I have long been intrigued by the three-part formulation “the stranger, the widow, and the orphan”, a rhetorical core to which God often returns in the Old Testament. In the Rule that Saint Francis left to his brothers, he enjoined them to walk as “pilgrims and strangers in this world”, poor in things but rich in virtue (Rule of St. Francis, section 6). He counterposes private possession to the “confident going after alms” that “leads to the land of the living”. It places a different character on the injunctions God lays upon the Israelites in Deuteronomy: they must not forget, as they enter this land of bounty, that they must bear yourself as the strangers who will come to live among them, for the stranger is at the heart of God’s justice. For St. Francis, the “stranger”hood of the brothers was not one of dispossession but a call to charity, to a bounty that could know no bounds by race, religion, or nation. The recognition of this bounty is inextricable from the beloved community’s sense of pilgrimage, of accompaniment. I am glad that as strangers settling into our new home, FMS has given us the opportunity to walk on two of the most urgent journeys the Church must make today: to care for our common home and for the planet. Where will those journeys take us? Deuteronomy answers:

For it is no trifle for you, but it is your life, and thereby you shall live long in the land which you are going over the Jordan to possess. (Deuteronomy 32:47)

Question for Reflection: Where might you be called to be a “pilgrim and stranger” in your everyday life?

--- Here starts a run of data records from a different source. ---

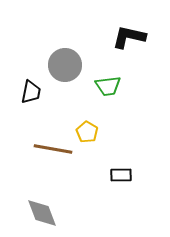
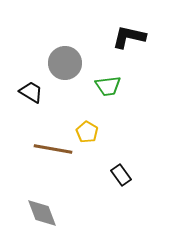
gray circle: moved 2 px up
black trapezoid: rotated 70 degrees counterclockwise
black rectangle: rotated 55 degrees clockwise
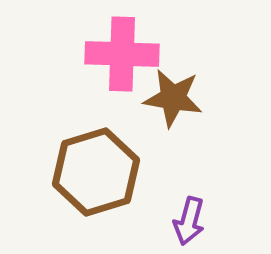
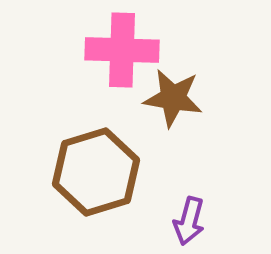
pink cross: moved 4 px up
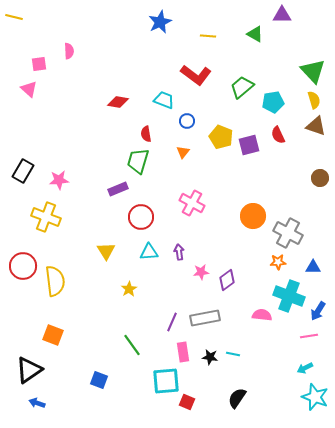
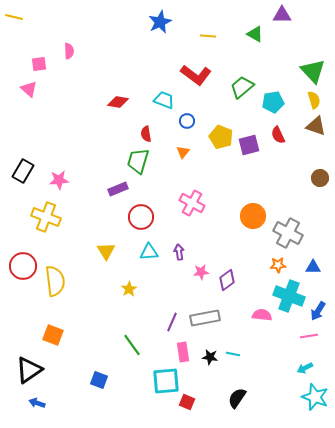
orange star at (278, 262): moved 3 px down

David is from Abuja, Nigeria and comes to the DCSC from Philadelphia, where he completed his MA in Political Science at Villanova University. He received his BA from the Great Books program at St. John’s College in Santa Fe (go Axolotls) and taught school in Arizona with the Episcopal Service Corps. He is excited to be serving as the Programs Associate at FMS this year, supporting his fellow missioners and holding the door open for the future of the Service. He is excited to explore living in an ecumenical context guided by the Franciscan charism. In his free time he loves theater, jazz, screwball comedies, reading existentialist philosophy, cooking Nigerian food, origami, and re-cataloging his personal library.